[[ EXTRACTED DATA, beginning ]]

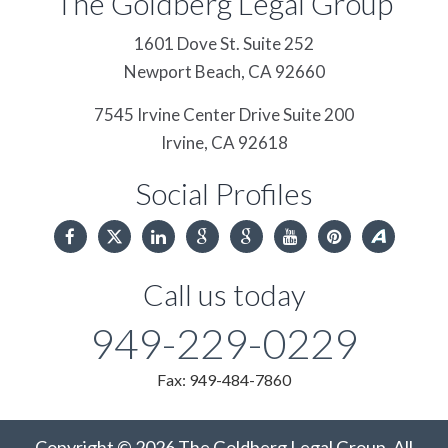
The Goldberg Legal Group
1601 Dove St. Suite 252
Newport Beach,
CA
92660
7545 Irvine Center Drive Suite 200
Irvine,
CA
92618
Social Profiles
Call us today
949-229-0229
Fax: 949-484-7860
Copyright © 2026 The Goldberg Legal Group. All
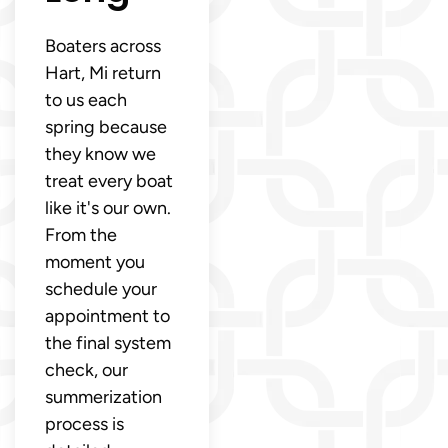
Boaters across
Hart, Mi return
to us each
spring because
they know we
treat every boat
like it's our own.
From the
moment you
schedule your
appointment to
the final system
check, our
summerization
process is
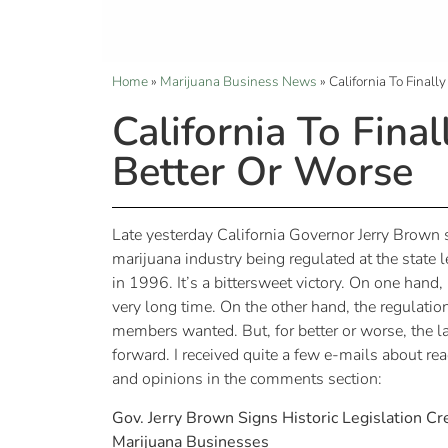
Home
»
Marijuana Business News
»
California To Final
California To Fina
Better Or Worse
Late yesterday California Governor Jerry Brown si
marijuana industry being regulated at the state l
in 1996. It’s a bittersweet victory. On one hand,
very long time. On the other hand, the regulatio
members wanted. But, for better or worse, the
forward. I received quite a few e-mails about rea
and opinions in the comments section:
Gov. Jerry Brown Signs Historic Legislation C
Marijuana Businesses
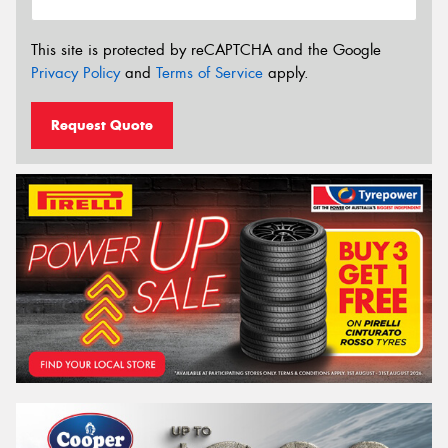
This site is protected by reCAPTCHA and the Google
Privacy Policy
and
Terms of Service
apply.
Request Quote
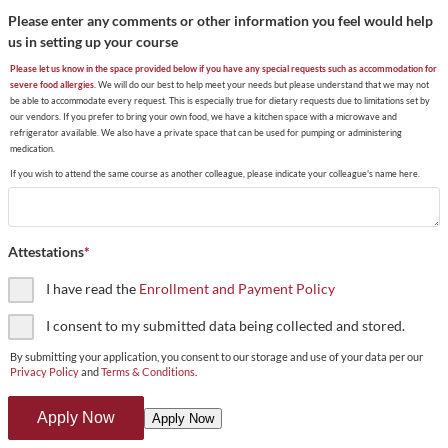
Please enter any comments or other information you feel would help
us in setting up your course
Please let us know in the space provided below if you have any special requests such as accommodation for
severe food allergies.
We will do our best to help meet your needs but please understand that we may not
be able to accommodate every request. This is especially true for dietary requests due to limitations set by
our vendors. If you prefer to bring your own food, we have a kitchen space with a microwave and
refrigerator available. We also have a private space that can be used for pumping or administering
medication.
If you wish to attend the same course as another colleague, please indicate your colleague's name here.
Attestations
*
I have read the
Enrollment and Payment Policy
I consent to my submitted data being collected and stored.
By submitting your application, you consent to our storage and use of your data per our
Privacy Policy
and
Terms & Conditions
.
Apply Now
Apply Now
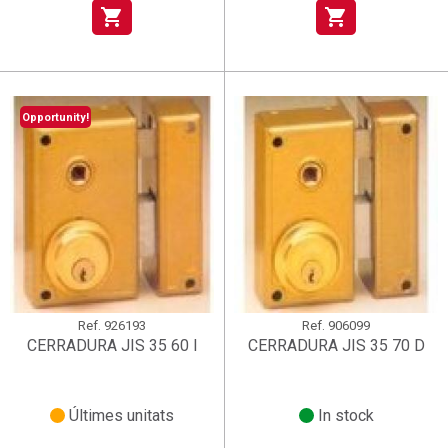
shopping_cart
shopping_cart
Opportunity!
Ref.
926193
Ref.
906099
CERRADURA JIS 35 60 I
CERRADURA JIS 35 70 D
Últimes unitats
In stock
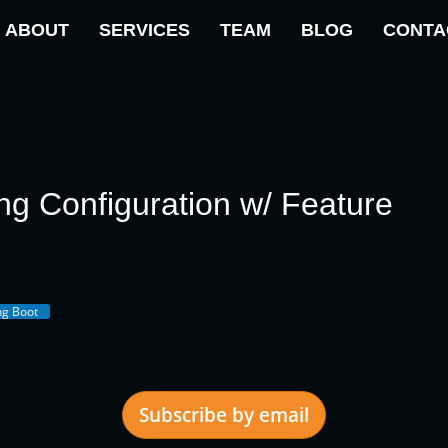
ABOUT
SERVICES
TEAM
BLOG
CONTA
ng Configuration w/ Feature
ng Boot
Subscribe by email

[[ EXTRACTED DATA, end ]]

Your answer must be an exact reproduction of all entries, containing no pictures.

== EXERCISE OUTPUT ==
The Goldberg Legal Group
1601 Dove St. Suite 252
Newport Beach,
CA
92660
7545 Irvine Center Drive Suite 200
Irvine,
CA
92618
Social Profiles
Call us today
949-229-0229
Fax: 949-484-7860
Copyright © 2026 The Goldberg Legal Group. All
Boaters across
Hart, Mi return
to us each
spring because
they know we
treat every boat
like it's our own.
From the
moment you
schedule your
appointment to
the final system
check, our
summerization
process is
Home
»
Marijuana Business News
»
California To Final
California To Fina
Better Or Worse
Late yesterday California Governor Jerry Brown si
marijuana industry being regulated at the state l
in 1996. It’s a bittersweet victory. On one hand,
very long time. On the other hand, the regulatio
members wanted. But, for better or worse, the
forward. I received quite a few e-mails about rea
and opinions in the comments section:
Gov. Jerry Brown Signs Historic Legislation C
Marijuana Businesses
This site is protected by reCAPTCHA and the Google
Privacy Policy
and
Terms of Service
apply.
Request Quote
Please enter any comments or other information you feel would help
us in setting up your course
Please let us know in the space provided below if you have any special requests such as accommodation for
severe food allergies.
We will do our best to help meet your needs but please understand that we may not
be able to accommodate every request. This is especially true for dietary requests due to limitations set by
our vendors. If you prefer to bring your own food, we have a kitchen space with a microwave and
refrigerator available. We also have a private space that can be used for pumping or administering
medication.
If you wish to attend the same course as another colleague, please indicate your colleague's name here.
Attestations
*
I have read the
Enrollment and Payment Policy
I consent to my submitted data being collected and stored.
By submitting your application, you consent to our storage and use of your data per our
Privacy Policy
and
Terms & Conditions
.
Apply Now
Apply Now
shopping_cart
shopping_cart
Opportunity!
Ref.
926193
Ref.
906099
CERRADURA JIS 35 60 I
CERRADURA JIS 35 70 D
Últimes unitats
In stock
ABOUT
SERVICES
TEAM
BLOG
CONTA
ng Configuration w/ Feature
ng Boot
Subscribe by email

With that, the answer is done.